Journal shanen's Journal: Her legacy is better than his legacy! 1
Her legacy is bigger than his legacy!
Yeah, the Title is my opening joke. Mom never gets any credit, but everyone has a mother. The real question is about the biggest legacies in American politics. Are you already thinking about presidents? I even speculate that I can guess your top four candidates. (But I may be blinkered by my historian's hat?)
Looking at the situation as it has developed, I've decided to argue for the dark horse, Teddy Roosevelt, and I hope my reason will surprise and amuse you. It's for his negative legacy. He personally prevented the end of the democratic experiment in America. And when democracy does fail, you can safely bet that the leader who does it, probably a president, is going to claim the murder of democracy as a positive legacy with some other label. (Sadly, I think all things must end, even the good ones. I had hoped not to see that one, but maybe it's already happened.)

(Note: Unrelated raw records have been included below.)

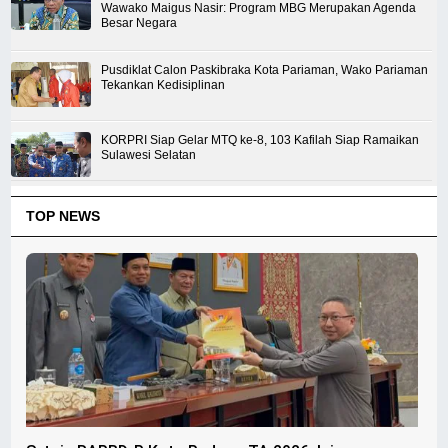
Wawako Maigus Nasir: Program MBG Merupakan Agenda
Besar Negara
Pusdiklat Calon Paskibraka Kota Pariaman, Wako Pariaman
Tekankan Kedisiplinan
KORPRI Siap Gelar MTQ ke-8, 103 Kafilah Siap Ramaikan
Sulawesi Selatan
TOP NEWS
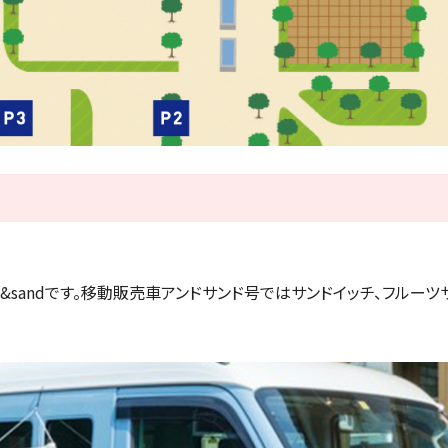
&sandです。移動販売車アンドサンド号ではサンドイッチ、フルー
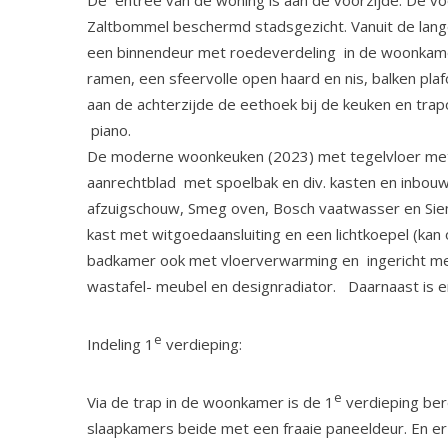
De entree van de woning is aan de voorzijde. De voo
Zaltbommel beschermd stadsgezicht. Vanuit de lange
een binnendeur met roedeverdeling in de woonkame
ramen, een sfeervolle open haard en nis, balken pla
aan de achterzijde de eethoek bij de keuken en trap
piano.
De moderne woonkeuken (2023) met tegelvloer met 
aanrechtblad met spoelbak en div. kasten en inbouwa
afzuigschouw, Smeg oven, Bosch vaatwasser en Siem
kast met witgoedaansluiting en een lichtkoepel (k
badkamer ook met vloerverwarming en ingericht m
wastafel- meubel en designradiator. Daarnaast is er
e
Indeling 1
verdieping:
e
Via de trap in de woonkamer is de 1
verdieping ber
slaapkamers beide met een fraaie paneeldeur. En er 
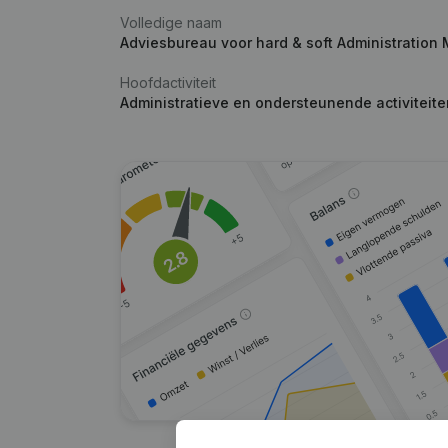
Volledige naam
Adviesbureau voor hard & soft Administratio
Hoofdactiviteit
Administratieve en ondersteunende activiteit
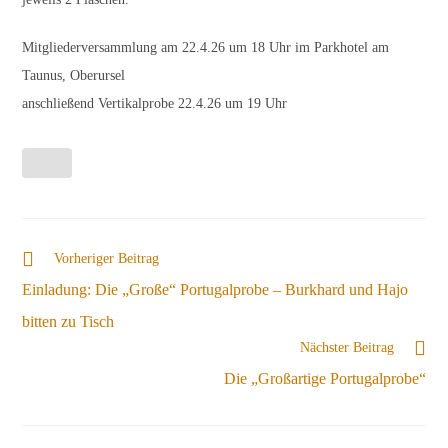
Mitgliederversammlung am 22.4.26 um 18 Uhr im Parkhotel am
Taunus, Oberursel
anschließend Vertikalprobe 22.4.26 um 19 Uhr
Weitere
Vorheriger Beitrag
Artikel
Einladung: Die „Große“ Portugalprobe – Burkhard und Hajo
ansehen
bitten zu Tisch
Nächster Beitrag
Die „Großartige Portugalprobe“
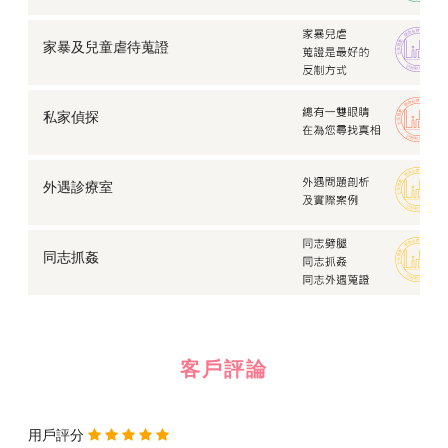
家暴及兒童虐待蒐證
私家偵探
外遇診療室
同志抓姦
客戶評論
用戶評分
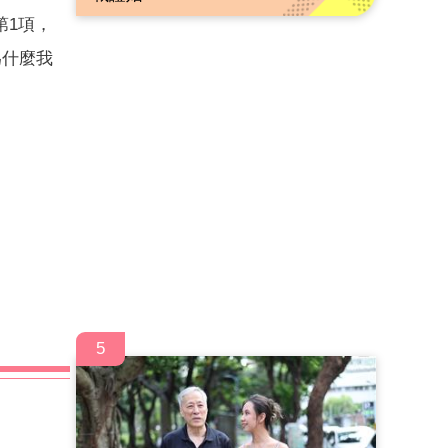
第1項，
為什麼我
5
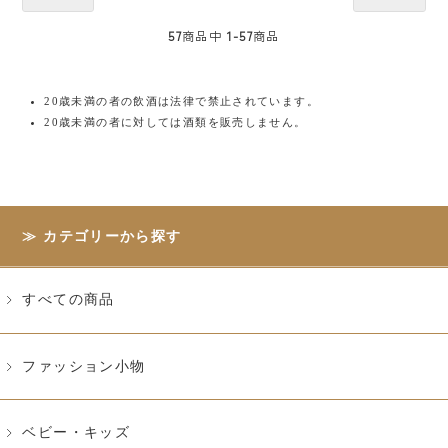
57
商品中
1-57
商品
20歳未満の者の飲酒は法律で禁止されています。
20歳未満の者に対しては酒類を販売しません。
カテゴリーから探す
すべての商品
ファッション小物
ベビー・キッズ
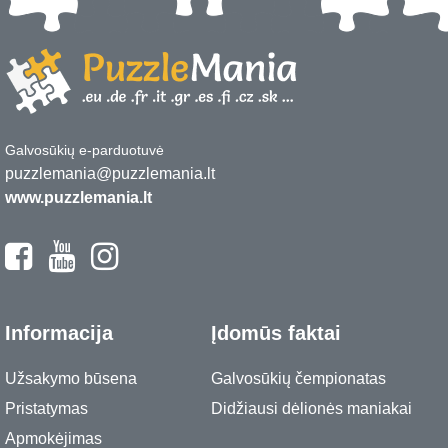
Galvosūkių e-parduotuvė
puzzlemania@puzzlemania.lt
www.puzzlemania.lt
Informacija
Įdomūs faktai
Užsakymo būsena
Galvosūkių čempionatas
Pristatymas
Didžiausi dėlionės maniakai
Apmokėjimas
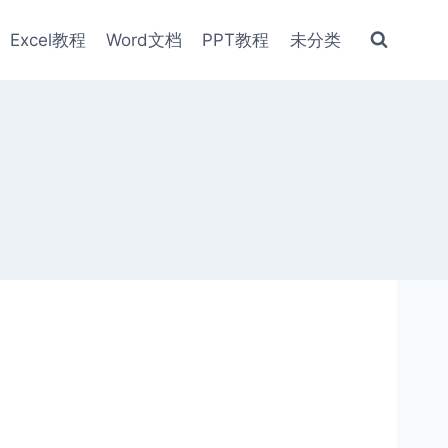
Excel教程
Word文档
PPT教程
未分类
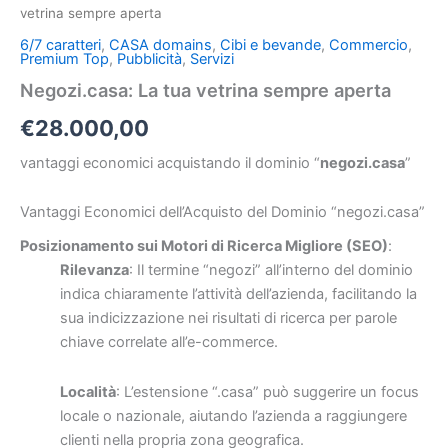
vetrina sempre aperta
6/7 caratteri
,
CASA domains
,
Cibi e bevande
,
Commercio
,
Premium Top
,
Pubblicità
,
Servizi
Negozi.casa: La tua vetrina sempre aperta
€
28.000,00
vantaggi economici acquistando il dominio “
negozi.casa
”
Vantaggi Economici dell’Acquisto del Dominio “negozi.casa”
Posizionamento sui Motori di Ricerca Migliore (SEO)
:
Rilevanza
: Il termine “negozi” all’interno del dominio
indica chiaramente l’attività dell’azienda, facilitando la
sua indicizzazione nei risultati di ricerca per parole
chiave correlate all’e-commerce.
Località
: L’estensione “.casa” può suggerire un focus
locale o nazionale, aiutando l’azienda a raggiungere
clienti nella propria zona geografica.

America has a funny political system, but for non-comical values of funny. Hard-coded into the Constitution is a winner-take-all version of democracy that basically forces one of two stable equilibrium states. The one the American voters seem to have favored most of the time for the first few centuries was two equally balanced parties. Politics often got hot, but they never got too violent. If might ever made right, then at least it managed to look like an honest election at the time. Power really did change hands rather peacefully. (But do I need an annotation about the consequences of elections?)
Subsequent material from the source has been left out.